Indie Reader: Rating: 4.6 (David Herman)

This comprehensive, richly documented history of African Americans’ experiences in America is not just an eye-opening investigation of the violent oppression to which black people have been subjected for centuries, but also a compelling call to consciousness-raising, political action, and institutional reform.

Designed to counteract this country’s “collective amnesia” about the systematic racism that has marred its achievements and limited its potential, Bétit’s book traces the all-too-often traumatic history of African Americans, who have faced chattel slavery, lynchings (among other atrocities), Jim Crow laws, the pernicious apartheid of the “separate but equal” principle, educational and economic inequities, and today’s mass incarcerations.

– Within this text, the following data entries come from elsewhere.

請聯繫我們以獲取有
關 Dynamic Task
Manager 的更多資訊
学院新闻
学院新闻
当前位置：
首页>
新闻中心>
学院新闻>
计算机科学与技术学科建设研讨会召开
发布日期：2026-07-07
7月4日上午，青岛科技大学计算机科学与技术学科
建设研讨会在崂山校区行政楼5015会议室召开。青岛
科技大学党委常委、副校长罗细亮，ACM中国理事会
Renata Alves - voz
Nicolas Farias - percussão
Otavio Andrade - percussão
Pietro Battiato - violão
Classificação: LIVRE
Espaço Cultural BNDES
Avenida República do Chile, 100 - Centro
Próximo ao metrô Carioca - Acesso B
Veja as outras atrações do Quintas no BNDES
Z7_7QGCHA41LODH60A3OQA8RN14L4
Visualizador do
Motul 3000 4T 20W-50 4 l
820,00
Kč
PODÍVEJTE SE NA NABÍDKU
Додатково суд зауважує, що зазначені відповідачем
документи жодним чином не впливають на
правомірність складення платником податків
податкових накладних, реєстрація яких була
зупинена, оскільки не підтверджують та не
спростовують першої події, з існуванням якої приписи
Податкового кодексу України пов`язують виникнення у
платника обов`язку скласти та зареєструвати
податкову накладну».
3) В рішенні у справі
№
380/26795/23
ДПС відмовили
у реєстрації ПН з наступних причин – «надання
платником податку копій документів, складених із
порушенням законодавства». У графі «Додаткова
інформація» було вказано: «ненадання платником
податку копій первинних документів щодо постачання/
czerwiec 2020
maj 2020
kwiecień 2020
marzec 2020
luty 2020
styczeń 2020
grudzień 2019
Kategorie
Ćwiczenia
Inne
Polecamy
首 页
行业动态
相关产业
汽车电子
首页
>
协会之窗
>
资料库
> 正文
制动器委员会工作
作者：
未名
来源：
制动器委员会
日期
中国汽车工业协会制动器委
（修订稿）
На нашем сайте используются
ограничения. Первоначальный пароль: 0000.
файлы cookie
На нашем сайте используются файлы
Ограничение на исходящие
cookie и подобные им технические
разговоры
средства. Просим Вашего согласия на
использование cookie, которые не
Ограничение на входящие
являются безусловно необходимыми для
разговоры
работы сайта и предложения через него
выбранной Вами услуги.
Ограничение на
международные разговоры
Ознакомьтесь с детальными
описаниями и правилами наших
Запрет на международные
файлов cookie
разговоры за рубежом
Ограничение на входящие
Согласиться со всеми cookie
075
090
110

COLLECTIVE AMNESIA is a big book that covers a lot of ground: from the institutionalization of chattel slavery in the American colonies in the 1600s, by virtue of which African Americans acquired the status of personal property; to the critical role played by some 180,000 highly motivated black soldiers in the Civil War, whose participation, the author argues, tipped the balance in favor of the Union Army; to the violent re-entrenchment of racist policies and practices during the postbellum period, enabled in part by the rise of the Ku Klux Klan and related groups; to the humiliating return to racial hatred, political disenfranchisement, and everyday discrimination that black soldiers experienced after risking their lives in twentieth-century American wars; to the landmark legislative achievements in the struggle for civil rights in the 1960s, the Civil Rights Act of 1964 and the Voting Rights Act of 1965, as well the sometimes violent pushback these achievements triggered; to the War on Drugs initiated by Nixon and escalated by Reagan, with its disproportionately harsh consequences for the African American community; to the widespread rioting in Los Angles in 1992, after the acquittal of police officers accused in the videotaped beating of Rodney King; to Congress’s failure to make lynching a federal crime until 2018; to the whipsaw presidential elections that ushered in America’s first black president and then a president whose own rhetoric aligns him with white supremacist groups.

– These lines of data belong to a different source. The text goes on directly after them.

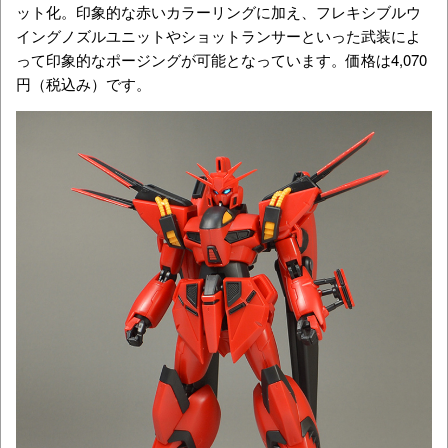
ット化。印象的な赤いカラーリングに加え、フレキシブルウ
イングノズルユニットやショットランサーといった武装によ
って印象的なポージングが可能となっています。価格は4,070
円（税込み）です。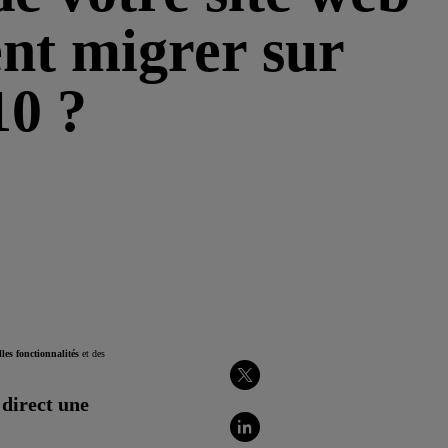
nt migrer sur
10 ?
les fonctionnalités
et des
Partager
 direct une
sur
Twitter
!
Partager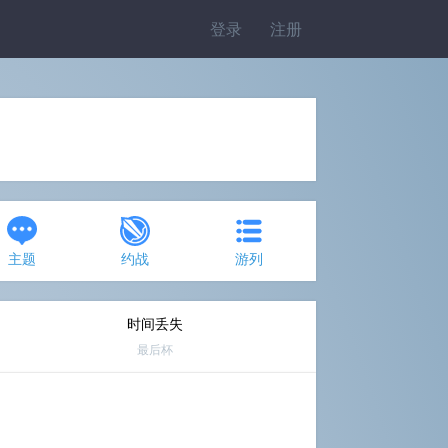
登录
注册
主题
约战
游列
时间丢失
最后杯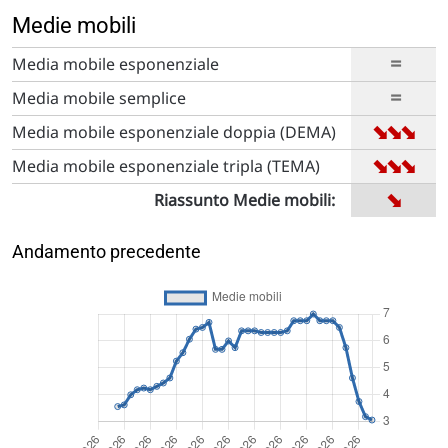
Medie mobili
=
Media mobile esponenziale
=
Media mobile semplice
➡
➡
➡
Media mobile esponenziale doppia (DEMA)
➡
➡
➡
Media mobile esponenziale tripla (TEMA)
➡
Riassunto Medie mobili:
Andamento precedente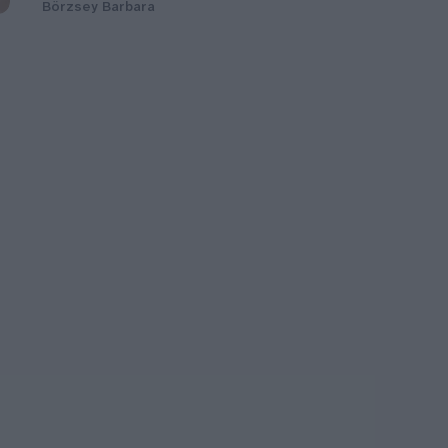
Börzsey Barbara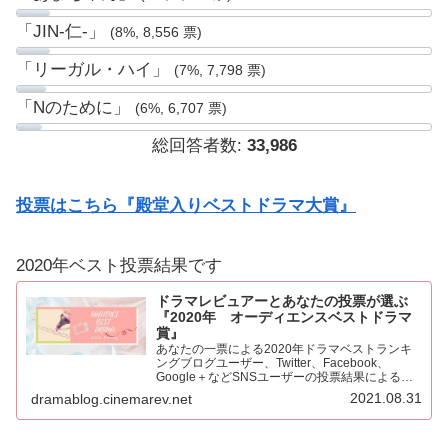
「JIN-仁-」
(8%, 8,556 票)
「リーガル・ハイ」
(7%, 7,798 票)
「Nのために」
(6%, 6,707 票)
総回答者数:
33,986
投票はこちら『殿堂入りベストドラマ大賞』
2020年ベスト投票結果です
ドラマレビュアーとあなたの投票が選ぶ
『2020年 オーディエンスベストドラマ
賞』
あなたの一票による2020年ドラマベストランキ
ングブログユーザー、Twitter、Facebook、
Google＋などSNSユーザーの投票結果による
2020年ベストドラマ。445票もの投票をいただき
2021.08.31
dramablog.cinemarev.net
心より感謝申し上げます！！集計の結果を発表…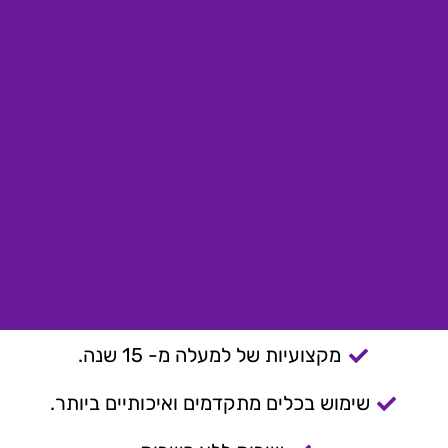
מקצועיות של למעלה מ- 15 שנה.
שימוש בכלים מתקדמים ואיכותיים ביותר.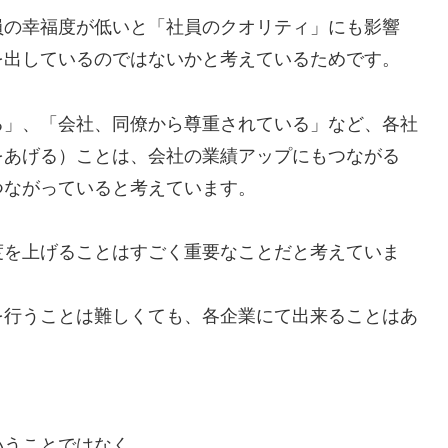
員の幸福度が低いと「社員のクオリティ」にも影響
を出しているのではないかと考えているためです。
る」、「会社、同僚から尊重されている」など、各社
をあげる）ことは、会社の業績アップにもつながる
つながっていると考えています。
度を上げることはすごく重要なことだと考えていま
を行うことは難しくても、各企業にて出来ることはあ
いうことではなく、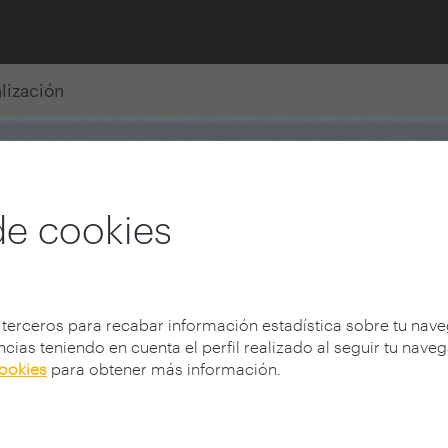
alización
de cookies
 terceros para recabar información estadística sobre tu nav
cias teniendo en cuenta el perfil realizado al seguir tu nave
cookies
para obtener más información.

Throughout, author Eugene DeFriest Bétit, writing in a clear, accessible style, provides extensive documentation in the form of illustrations, notes, and direct quotations from key sources. The eBook version of the text also features hyperlinked names, terms, and phrases, further enhancing the book’s usefulness as a teaching aid or reference work. Appendices include a 2016 report, with policy recommendations, by the UN Working Group of Experts on People of African Descent, and an account of an attempted coverup, in 1932, of a lynching in Fauquier County, Virginia. Although the chapters are organized chronologically, they are autonomous wholes and can be read on their own by readers interested in specific episodes within the four-hundred-year history of African Americans in North America.

A veteran of the US Army, the author provides a particularly detailed and vivid account of African Americans’ indispensable contributions in wars fought by the US military. Bétit offers a devastating chronicle of how, despite such service and sacrifice by their black compatriots, white Americans have repeatedly sought to make racist ideologies the law of the land.

This comprehensive, richly documented history of African Americans’ experiences in America is not just an eye-opening investigation of the violent oppression to which black people have been subjected for centuries, but also a compelling call to consciousness-raising, political action, and institutional reform.